In effetti, stime recenti – da prendere con prudenza – certificano una tendenza consolidata di conversioni al cristianesimo in Iran che fa preoccupare le autorità della repubblica teocratica. Il che fa dire a Dreher che il “laissez-faire” spingerà inevitabilmente i musulmani ad allontanarsi dalla loro fede. “La moderna società secolare non è neutrale rispetto alla religione. Se credi che i tuoi figli si ‘aggrapperanno’ alla fede (musulmana o meno) senza un vero lavoro da parte tua, stai ingannando te stesso. Devi in un certo senso inculcare nei tuoi figli la sensazione che la religione insegni la verità, non una verità tra le altre”.

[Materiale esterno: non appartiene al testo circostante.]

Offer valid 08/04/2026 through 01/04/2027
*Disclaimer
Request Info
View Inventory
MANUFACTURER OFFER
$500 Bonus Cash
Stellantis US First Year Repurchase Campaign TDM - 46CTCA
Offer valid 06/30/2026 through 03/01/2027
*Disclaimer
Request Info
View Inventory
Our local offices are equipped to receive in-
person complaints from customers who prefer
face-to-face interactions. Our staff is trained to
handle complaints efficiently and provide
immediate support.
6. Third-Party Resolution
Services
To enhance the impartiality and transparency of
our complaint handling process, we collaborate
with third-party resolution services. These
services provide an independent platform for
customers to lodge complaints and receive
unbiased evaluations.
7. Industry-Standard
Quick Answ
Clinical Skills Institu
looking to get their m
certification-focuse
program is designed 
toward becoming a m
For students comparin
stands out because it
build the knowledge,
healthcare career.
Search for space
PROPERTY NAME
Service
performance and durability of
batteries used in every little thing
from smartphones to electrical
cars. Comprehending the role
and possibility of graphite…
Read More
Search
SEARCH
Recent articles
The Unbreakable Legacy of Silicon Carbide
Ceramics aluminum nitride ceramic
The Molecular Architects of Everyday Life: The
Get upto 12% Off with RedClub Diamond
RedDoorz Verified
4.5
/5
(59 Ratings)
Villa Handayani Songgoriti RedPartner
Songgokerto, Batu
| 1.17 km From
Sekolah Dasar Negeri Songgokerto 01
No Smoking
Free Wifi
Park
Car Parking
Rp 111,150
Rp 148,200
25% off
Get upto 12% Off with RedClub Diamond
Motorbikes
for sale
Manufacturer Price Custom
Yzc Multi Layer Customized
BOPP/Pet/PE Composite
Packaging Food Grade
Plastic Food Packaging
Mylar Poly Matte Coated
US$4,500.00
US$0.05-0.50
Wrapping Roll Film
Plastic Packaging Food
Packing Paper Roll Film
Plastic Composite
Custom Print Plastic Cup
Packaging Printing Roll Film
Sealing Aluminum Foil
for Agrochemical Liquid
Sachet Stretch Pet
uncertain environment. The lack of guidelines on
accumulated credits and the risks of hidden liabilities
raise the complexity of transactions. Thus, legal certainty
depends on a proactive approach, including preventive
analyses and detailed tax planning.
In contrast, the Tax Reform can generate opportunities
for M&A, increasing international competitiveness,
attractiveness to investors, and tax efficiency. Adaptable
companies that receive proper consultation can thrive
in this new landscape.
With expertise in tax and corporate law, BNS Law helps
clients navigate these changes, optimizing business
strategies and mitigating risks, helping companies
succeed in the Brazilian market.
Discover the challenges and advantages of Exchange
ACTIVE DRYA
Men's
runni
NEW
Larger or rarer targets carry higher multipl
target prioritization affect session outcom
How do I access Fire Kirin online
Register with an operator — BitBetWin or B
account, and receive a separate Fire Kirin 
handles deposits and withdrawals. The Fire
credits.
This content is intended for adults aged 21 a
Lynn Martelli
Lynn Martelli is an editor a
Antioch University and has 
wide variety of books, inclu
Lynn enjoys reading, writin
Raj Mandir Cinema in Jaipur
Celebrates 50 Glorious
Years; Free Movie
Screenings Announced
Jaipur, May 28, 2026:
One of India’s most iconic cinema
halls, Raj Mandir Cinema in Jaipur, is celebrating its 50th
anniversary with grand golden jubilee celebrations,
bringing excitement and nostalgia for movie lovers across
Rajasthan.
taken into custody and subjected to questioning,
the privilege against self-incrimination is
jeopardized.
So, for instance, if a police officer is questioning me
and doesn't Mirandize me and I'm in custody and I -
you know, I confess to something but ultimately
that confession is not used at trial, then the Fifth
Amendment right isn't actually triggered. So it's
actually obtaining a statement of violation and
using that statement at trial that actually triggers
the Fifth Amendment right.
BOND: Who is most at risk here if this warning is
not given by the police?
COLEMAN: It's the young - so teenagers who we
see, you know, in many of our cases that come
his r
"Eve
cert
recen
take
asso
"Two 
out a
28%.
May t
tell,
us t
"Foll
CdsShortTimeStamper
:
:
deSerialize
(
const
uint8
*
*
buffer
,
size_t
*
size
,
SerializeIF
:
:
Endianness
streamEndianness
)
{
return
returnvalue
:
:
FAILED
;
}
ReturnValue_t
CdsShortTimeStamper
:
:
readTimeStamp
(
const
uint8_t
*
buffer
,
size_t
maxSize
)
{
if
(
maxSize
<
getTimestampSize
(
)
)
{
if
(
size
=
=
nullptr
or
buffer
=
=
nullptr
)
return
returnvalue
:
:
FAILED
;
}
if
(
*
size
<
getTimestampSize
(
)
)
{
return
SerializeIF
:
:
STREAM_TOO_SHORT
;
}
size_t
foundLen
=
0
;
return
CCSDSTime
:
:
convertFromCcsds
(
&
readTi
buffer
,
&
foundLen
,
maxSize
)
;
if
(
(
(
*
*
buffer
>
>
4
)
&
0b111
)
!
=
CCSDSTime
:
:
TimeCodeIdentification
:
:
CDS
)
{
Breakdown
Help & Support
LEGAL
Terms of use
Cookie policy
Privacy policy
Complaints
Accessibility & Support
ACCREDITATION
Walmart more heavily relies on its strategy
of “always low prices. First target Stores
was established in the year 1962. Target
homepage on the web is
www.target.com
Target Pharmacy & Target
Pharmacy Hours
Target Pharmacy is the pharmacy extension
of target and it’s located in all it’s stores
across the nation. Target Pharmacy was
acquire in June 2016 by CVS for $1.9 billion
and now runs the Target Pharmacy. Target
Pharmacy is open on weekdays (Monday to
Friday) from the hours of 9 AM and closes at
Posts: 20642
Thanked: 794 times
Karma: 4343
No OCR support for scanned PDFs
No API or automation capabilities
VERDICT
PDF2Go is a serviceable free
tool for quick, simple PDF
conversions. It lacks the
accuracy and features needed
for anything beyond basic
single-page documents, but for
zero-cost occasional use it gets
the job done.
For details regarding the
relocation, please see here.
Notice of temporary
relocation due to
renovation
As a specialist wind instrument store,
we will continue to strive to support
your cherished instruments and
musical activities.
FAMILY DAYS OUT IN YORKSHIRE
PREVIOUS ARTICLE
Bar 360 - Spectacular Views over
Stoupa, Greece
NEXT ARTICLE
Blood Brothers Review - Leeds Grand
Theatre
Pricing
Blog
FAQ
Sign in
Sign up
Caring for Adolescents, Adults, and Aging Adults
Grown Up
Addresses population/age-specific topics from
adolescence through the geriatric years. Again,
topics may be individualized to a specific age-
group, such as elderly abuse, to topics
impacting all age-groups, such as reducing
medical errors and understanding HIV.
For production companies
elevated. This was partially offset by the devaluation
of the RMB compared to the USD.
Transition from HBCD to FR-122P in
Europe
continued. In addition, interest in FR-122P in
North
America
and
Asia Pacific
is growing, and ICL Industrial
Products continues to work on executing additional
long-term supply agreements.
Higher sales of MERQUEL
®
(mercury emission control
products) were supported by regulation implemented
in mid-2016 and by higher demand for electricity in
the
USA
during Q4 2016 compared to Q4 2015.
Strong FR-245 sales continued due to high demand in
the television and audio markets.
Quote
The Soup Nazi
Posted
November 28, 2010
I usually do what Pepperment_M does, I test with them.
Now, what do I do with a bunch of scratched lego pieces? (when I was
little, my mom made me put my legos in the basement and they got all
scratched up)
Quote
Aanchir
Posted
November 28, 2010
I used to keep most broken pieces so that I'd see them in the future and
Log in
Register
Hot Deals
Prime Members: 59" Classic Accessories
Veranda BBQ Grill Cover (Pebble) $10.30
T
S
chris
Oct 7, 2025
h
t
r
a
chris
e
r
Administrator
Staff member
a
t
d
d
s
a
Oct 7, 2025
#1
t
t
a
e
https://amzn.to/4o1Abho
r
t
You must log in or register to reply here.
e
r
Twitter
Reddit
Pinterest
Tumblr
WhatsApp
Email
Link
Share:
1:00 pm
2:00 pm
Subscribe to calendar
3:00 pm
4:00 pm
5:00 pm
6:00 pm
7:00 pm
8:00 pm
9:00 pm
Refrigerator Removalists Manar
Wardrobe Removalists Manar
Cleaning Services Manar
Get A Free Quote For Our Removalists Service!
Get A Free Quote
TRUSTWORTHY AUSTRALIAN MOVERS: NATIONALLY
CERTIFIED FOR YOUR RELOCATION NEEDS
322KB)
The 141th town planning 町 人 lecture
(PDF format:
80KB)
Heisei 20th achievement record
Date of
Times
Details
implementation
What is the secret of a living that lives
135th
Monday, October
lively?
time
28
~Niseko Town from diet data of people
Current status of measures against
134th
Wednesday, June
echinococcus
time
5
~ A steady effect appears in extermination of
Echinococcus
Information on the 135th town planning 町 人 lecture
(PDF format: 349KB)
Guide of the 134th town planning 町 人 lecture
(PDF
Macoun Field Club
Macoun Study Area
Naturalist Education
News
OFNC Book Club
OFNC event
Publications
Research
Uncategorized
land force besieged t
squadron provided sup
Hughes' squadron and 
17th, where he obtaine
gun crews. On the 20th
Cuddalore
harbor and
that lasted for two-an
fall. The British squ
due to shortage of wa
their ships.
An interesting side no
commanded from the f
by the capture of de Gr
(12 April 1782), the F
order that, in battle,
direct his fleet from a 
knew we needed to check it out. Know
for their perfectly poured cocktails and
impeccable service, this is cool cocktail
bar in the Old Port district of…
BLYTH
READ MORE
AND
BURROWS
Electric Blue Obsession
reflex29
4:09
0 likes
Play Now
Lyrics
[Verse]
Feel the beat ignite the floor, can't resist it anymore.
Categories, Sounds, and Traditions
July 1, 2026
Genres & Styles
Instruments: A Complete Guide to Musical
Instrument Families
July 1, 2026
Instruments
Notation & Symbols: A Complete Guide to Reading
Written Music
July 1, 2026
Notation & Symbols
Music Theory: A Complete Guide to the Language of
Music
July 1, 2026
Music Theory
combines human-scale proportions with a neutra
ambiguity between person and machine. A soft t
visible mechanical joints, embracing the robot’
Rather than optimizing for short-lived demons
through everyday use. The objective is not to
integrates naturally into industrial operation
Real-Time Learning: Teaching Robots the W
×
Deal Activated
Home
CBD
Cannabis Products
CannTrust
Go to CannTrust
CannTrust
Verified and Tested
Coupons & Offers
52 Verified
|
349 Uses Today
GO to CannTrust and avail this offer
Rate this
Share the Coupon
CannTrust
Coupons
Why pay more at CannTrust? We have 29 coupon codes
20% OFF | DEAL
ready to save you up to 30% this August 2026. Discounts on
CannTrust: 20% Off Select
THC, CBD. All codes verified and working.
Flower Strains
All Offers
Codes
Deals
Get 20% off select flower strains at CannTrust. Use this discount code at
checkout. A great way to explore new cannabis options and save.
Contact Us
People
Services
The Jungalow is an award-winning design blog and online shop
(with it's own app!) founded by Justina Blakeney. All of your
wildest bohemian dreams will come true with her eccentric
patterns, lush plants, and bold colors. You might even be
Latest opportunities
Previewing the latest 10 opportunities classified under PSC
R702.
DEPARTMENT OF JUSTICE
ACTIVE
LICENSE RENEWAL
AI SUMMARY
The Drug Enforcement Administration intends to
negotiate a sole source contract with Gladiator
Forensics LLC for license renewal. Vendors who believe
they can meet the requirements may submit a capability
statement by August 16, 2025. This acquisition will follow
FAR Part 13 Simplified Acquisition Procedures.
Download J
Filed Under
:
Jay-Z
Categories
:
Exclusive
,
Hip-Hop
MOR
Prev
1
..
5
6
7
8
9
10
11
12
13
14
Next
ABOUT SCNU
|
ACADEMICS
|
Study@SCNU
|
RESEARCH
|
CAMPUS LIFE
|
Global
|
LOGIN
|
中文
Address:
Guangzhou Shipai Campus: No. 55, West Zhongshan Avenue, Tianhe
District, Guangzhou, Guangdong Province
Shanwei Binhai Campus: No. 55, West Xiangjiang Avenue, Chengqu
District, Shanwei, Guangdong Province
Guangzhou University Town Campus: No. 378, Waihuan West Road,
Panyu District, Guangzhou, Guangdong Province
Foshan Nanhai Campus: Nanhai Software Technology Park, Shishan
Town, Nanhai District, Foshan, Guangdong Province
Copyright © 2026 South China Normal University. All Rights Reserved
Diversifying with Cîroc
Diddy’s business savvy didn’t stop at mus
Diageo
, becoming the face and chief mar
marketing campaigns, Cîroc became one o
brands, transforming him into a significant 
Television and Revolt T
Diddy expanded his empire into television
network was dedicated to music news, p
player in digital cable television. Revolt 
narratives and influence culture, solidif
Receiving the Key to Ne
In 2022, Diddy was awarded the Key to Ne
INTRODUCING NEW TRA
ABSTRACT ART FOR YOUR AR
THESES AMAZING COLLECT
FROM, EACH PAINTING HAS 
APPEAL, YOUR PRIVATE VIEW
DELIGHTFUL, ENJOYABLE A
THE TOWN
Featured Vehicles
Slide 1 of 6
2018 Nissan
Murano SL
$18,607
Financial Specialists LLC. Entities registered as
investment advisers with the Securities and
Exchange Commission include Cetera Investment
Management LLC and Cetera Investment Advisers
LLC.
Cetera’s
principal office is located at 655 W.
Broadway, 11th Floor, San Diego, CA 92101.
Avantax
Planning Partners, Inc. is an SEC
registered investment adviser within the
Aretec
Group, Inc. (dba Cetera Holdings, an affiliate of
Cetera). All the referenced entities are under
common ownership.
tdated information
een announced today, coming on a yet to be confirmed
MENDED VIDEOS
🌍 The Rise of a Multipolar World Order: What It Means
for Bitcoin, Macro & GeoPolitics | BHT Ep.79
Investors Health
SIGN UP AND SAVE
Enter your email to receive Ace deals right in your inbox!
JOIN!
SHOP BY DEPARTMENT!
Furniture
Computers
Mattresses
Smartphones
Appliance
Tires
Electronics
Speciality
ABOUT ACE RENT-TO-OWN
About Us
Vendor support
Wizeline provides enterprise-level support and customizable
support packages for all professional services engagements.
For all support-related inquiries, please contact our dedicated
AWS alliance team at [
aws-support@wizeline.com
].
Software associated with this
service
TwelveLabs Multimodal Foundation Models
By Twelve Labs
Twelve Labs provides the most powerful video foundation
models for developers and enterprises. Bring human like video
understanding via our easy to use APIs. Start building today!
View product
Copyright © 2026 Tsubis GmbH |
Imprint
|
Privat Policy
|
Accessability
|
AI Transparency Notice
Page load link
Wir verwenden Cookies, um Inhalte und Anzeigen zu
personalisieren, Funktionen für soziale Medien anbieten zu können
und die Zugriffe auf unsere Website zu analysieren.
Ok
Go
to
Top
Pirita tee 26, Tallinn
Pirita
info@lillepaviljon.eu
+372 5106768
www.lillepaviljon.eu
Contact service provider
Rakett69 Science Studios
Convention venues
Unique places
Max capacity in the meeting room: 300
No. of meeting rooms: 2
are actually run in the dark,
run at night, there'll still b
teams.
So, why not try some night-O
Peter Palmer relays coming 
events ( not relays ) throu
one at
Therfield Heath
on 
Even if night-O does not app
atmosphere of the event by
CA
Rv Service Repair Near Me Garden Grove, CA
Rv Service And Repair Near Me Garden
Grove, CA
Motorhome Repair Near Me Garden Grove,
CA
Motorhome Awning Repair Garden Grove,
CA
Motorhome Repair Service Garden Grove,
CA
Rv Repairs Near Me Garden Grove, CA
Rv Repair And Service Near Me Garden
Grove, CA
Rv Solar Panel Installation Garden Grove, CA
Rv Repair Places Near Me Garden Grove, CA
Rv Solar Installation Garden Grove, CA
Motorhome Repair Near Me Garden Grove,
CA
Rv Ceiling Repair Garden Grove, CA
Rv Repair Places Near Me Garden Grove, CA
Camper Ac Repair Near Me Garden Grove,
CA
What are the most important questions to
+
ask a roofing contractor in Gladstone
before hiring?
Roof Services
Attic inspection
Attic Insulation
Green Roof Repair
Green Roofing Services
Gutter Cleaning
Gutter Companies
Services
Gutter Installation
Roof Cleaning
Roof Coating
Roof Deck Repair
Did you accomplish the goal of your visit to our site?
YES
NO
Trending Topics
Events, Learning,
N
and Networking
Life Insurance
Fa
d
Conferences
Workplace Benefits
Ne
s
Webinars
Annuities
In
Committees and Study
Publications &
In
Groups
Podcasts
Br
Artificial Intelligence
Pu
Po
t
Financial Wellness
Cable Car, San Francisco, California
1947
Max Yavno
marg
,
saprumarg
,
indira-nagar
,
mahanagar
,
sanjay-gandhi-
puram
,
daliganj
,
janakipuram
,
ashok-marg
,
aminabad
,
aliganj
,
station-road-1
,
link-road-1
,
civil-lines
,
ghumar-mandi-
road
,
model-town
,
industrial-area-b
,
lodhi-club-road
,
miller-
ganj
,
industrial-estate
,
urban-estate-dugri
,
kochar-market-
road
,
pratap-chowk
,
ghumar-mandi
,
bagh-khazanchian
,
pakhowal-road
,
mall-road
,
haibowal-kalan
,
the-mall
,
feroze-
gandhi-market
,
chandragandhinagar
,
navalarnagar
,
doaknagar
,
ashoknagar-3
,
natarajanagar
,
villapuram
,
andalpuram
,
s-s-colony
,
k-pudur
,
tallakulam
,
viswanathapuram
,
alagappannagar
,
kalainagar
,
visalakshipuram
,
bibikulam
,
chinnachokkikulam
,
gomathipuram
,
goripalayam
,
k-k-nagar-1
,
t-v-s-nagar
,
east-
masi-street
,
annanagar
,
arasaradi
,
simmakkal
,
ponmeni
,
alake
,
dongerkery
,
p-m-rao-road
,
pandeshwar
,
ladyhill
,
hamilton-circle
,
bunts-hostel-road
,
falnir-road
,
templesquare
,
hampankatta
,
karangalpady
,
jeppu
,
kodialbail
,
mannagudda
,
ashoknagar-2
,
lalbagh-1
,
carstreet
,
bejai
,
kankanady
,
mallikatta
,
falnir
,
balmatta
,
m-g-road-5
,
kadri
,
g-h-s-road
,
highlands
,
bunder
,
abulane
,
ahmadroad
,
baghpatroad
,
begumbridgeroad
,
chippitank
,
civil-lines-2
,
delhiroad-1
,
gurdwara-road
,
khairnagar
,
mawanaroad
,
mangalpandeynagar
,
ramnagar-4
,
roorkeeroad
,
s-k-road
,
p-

In secondo luogo, il caso iraniano dimostra che l’autoritarismo non fa altro che peggiorare le cose: “Non si può costringere una persona a credere”. L’esempio che viene portato all’attenzione è quello del Ruanda, paese a forte maggioranza cristiana che vide un numero alto di conversioni all’islam dopo i massacri degli anni Novanta. “Ciò che molti uomini di religione non comprendono è quanto possa essere fragile la fede. Quei ruandesi che abbandonarono il cristianesimo non lo fecero perché convinti da motivazioni razionali sulla superiorità dell’islam. Si convertirono perché scossi dall’orrore e se Mustafa Akyol ha ragione, qualcosa di simile sta accadendo anche all’interno del mondo islamico”, osserva l’autore di The Benedict Option.